**About this task:**
For the material that follows, return exactly the lines from the one with "залізорудної продукції в Україні" through the one with "Kunden immer die", both ends included.
━━━
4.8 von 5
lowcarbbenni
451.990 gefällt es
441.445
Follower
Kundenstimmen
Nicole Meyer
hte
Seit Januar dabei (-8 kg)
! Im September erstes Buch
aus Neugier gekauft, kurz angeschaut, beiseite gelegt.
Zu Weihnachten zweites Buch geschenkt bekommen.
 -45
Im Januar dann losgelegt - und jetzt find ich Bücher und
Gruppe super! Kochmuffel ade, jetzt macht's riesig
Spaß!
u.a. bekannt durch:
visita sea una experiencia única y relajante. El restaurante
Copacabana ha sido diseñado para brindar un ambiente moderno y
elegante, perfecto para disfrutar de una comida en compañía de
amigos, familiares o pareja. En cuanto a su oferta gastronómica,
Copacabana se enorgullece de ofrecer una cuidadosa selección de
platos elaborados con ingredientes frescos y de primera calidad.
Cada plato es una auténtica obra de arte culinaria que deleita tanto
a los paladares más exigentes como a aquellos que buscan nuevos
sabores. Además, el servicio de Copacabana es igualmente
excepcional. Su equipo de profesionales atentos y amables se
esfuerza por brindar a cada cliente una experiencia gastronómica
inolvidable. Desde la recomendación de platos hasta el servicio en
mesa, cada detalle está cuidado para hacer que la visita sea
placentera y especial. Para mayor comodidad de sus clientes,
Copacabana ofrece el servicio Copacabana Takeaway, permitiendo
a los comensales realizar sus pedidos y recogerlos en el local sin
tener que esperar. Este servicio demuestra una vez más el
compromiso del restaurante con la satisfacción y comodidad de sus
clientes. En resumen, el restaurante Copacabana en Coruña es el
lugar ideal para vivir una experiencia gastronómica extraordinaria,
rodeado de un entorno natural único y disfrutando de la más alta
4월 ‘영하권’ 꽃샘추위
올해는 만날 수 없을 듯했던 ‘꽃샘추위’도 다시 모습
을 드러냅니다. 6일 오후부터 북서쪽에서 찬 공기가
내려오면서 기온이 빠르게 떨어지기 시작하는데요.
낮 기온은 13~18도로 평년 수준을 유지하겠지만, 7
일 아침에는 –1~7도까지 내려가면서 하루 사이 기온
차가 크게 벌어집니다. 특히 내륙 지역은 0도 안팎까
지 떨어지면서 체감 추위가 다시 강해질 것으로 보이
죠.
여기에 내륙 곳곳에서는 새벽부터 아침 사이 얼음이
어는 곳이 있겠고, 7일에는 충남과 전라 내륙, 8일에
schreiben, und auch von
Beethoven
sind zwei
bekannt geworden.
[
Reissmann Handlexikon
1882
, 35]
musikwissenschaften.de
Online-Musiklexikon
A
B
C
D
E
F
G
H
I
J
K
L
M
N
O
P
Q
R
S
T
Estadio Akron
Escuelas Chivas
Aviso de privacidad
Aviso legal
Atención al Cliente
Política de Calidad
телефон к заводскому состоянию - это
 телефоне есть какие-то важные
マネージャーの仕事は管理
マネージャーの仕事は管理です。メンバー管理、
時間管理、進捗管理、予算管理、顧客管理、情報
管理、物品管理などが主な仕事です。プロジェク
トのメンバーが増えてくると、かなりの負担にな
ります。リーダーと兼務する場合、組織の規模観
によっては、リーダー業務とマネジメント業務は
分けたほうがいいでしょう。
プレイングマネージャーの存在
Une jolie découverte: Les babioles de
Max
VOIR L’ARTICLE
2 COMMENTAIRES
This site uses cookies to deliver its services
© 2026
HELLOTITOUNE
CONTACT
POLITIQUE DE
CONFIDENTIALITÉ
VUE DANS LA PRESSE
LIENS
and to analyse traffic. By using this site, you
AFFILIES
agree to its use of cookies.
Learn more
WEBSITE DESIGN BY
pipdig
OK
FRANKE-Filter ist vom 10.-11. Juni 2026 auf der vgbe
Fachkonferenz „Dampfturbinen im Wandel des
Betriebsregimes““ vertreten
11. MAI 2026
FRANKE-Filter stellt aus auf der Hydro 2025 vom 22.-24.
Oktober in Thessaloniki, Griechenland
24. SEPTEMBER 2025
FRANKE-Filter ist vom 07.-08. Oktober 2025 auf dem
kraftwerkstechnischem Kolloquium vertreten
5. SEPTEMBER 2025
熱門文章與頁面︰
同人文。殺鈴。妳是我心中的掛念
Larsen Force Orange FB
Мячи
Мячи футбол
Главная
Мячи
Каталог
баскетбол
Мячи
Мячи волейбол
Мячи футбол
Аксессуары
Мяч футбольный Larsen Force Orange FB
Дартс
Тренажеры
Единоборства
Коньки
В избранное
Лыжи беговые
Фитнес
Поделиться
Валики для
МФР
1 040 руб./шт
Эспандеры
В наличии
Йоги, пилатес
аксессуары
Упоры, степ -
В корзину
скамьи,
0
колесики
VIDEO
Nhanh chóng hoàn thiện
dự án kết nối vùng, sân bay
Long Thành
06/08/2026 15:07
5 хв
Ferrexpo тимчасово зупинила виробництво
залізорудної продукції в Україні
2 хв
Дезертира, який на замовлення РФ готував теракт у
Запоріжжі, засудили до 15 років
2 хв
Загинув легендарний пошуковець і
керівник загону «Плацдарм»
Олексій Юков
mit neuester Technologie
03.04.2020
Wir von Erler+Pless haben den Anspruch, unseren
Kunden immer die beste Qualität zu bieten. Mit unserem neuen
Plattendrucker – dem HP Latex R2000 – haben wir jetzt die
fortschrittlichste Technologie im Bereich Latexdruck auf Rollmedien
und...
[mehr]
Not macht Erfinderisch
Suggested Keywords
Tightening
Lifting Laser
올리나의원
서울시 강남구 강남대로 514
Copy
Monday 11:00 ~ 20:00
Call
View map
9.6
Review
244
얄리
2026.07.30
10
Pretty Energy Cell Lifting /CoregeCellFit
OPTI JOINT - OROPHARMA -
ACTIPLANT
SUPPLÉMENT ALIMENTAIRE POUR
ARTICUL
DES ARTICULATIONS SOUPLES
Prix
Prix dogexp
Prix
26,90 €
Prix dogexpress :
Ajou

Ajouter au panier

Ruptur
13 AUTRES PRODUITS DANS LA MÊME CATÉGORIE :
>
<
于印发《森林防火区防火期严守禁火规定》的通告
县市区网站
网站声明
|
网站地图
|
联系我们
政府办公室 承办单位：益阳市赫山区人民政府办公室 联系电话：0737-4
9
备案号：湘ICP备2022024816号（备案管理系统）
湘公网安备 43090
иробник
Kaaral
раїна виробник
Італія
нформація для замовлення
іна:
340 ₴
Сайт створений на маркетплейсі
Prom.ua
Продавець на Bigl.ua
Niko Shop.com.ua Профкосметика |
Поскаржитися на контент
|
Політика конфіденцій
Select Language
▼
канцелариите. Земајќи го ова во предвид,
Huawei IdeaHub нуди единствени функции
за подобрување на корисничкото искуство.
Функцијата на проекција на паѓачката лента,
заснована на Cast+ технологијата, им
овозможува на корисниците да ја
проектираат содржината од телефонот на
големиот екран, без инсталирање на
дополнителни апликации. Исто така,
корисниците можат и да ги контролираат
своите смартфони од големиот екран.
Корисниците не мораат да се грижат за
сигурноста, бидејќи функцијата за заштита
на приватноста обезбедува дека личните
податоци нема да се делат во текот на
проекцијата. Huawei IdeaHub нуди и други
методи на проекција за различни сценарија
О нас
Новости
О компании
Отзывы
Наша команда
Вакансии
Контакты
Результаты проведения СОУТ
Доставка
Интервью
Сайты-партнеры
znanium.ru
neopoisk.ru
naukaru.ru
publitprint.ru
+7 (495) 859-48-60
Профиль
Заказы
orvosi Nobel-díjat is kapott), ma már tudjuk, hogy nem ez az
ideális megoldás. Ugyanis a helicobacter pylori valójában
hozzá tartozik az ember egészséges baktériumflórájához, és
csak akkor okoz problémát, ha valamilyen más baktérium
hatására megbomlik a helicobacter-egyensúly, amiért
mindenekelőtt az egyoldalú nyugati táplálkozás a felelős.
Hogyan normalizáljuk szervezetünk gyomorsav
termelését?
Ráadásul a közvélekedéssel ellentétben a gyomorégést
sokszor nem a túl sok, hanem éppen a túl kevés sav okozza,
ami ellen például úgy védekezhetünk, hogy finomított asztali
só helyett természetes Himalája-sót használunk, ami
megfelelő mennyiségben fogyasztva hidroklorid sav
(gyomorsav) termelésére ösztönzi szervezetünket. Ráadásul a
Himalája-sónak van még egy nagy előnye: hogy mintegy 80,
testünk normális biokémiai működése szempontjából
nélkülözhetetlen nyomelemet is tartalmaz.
━━━
**Solution to the problem:**
залізорудної продукції в Україні
2 хв
Дезертира, який на замовлення РФ готував теракт у
Запоріжжі, засудили до 15 років
2 хв
Загинув легендарний пошуковець і
керівник загону «Плацдарм»
Олексій Юков
mit neuester Technologie
03.04.2020
Wir von Erler+Pless haben den Anspruch, unseren
Kunden immer die beste Qualität zu bieten. Mit unserem neuen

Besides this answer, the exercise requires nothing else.